Menyesal karena keteledoran. Tiga
kilometer kutempuh tanpa hasil, benar-benar menguras tenaga dan waktu. Ashar
sampai di lokasi.
***
Dalam perjalanan pulang,
pemandangan makanan berbuka terlihat dimana-mana. Kuliner yang dijajakan
bervariasi, beberapa diantaranya belum pernah kulihat di kotaku. Beberapa ojeg
menawari jasa antar. Dana yang terbatas, membuatku menolaknya. Jarak tempuh
angkot menuju pondok singkat, namun
kelalaian mencatat alamat membuatku kembali tersasar. Hampir satu kilometer
berjalan menyusuri jalan raya mencari gang masuk pondok. Subhanallah, lelah.
Bayangan istirahat di pondok menyemangati sisa perjalanan itu.

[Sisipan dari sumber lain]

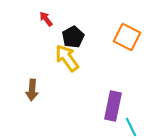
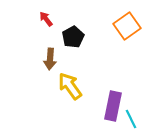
orange square: moved 11 px up; rotated 28 degrees clockwise
yellow arrow: moved 3 px right, 28 px down
brown arrow: moved 18 px right, 31 px up
cyan line: moved 8 px up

Satu jam menjelang berbuka akan
kuhabiskan untuk tilawah. Tapi … . Tidaaaaaak. Qur’an tertinggal di depan wc
mesjid saat ashar tadi. Betapa teledornya. Ya Allah, terbayang olehku, harus
kembali berjalan bulak balik dua kilometer menjemput qur’an di mesjid tadi.
***
Rangkaian perjalanan kaki delapan
kilometer yang melelahkan sehari itu gugur setelah mandi. Kota Hawa Panas ini
unik. Berjalan beberapa langkah cukup untuk memeras keringat dalam tubuh. Air
hangat pun didapat siang malam tanpa harus merebus air. Dahsyat, hemat kompor
gas, hemat BBM.
Hal unik lain di kota ini berlanjut.
Saat tarawih, aku tak henti-hentinya mengusap muka dan mengibas-ngibaskan baju
depan belakang untuk mendapat angin dan mengurangi hawa panas tiap selesai dua
rakaat. Bahkan dalam diam shalat pun, badan berbulir banyak keringat.

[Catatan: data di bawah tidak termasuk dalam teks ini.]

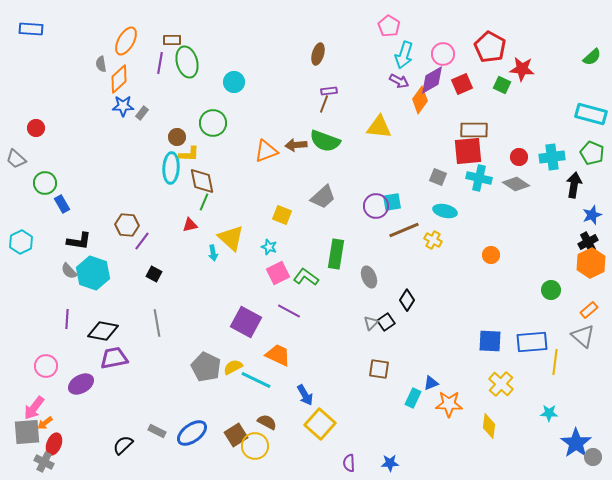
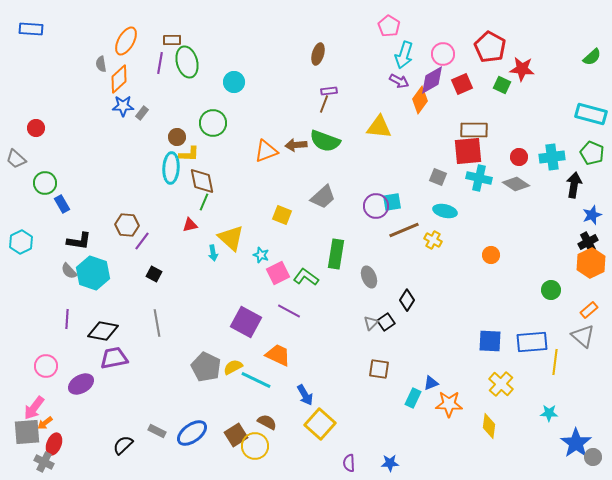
cyan star at (269, 247): moved 8 px left, 8 px down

Benar-benar menyiksa. Astagfirullah, betapa sulit untuk tenang shalat di kota
ini.
Sehabis tarawih, aku melihat …. deg
… . Dia, Anna Althafunnisa. Kupalingkan wajahku. Takut. Aneh, grogi melihat artis. Padahal kita satu
usia, seharusnya bisa mengobrol sesama orang muda. Tapi mungkin lain waktu. Secepat
kilat kubalikkan wajah saat dia melihat ke arahku, dalam usaha melihat dia
untuk yang terakhir kali. Insya Allah, suatu saat nanti, di suatu tempat, suatu
waktu, kita bertemu lagi. Bercerita, bertukar ide dan pengalaman. Dan aku pun
tersenyum senang.
Esoknya, pagi menjelang siang aku
teruskan perjalanan. Bergerak menuju arah selatan. Turun dari angkot dan mulai
mencari tempat pertama. Nomor yang tidak beraturan membuatku mondar mandir di
daerah jalan itu. Baru beberapa menit mencari, keringat sudah banjir, lemas
badan terasa lebih dari kemarin. Jalan menjadi lambat seperti keong.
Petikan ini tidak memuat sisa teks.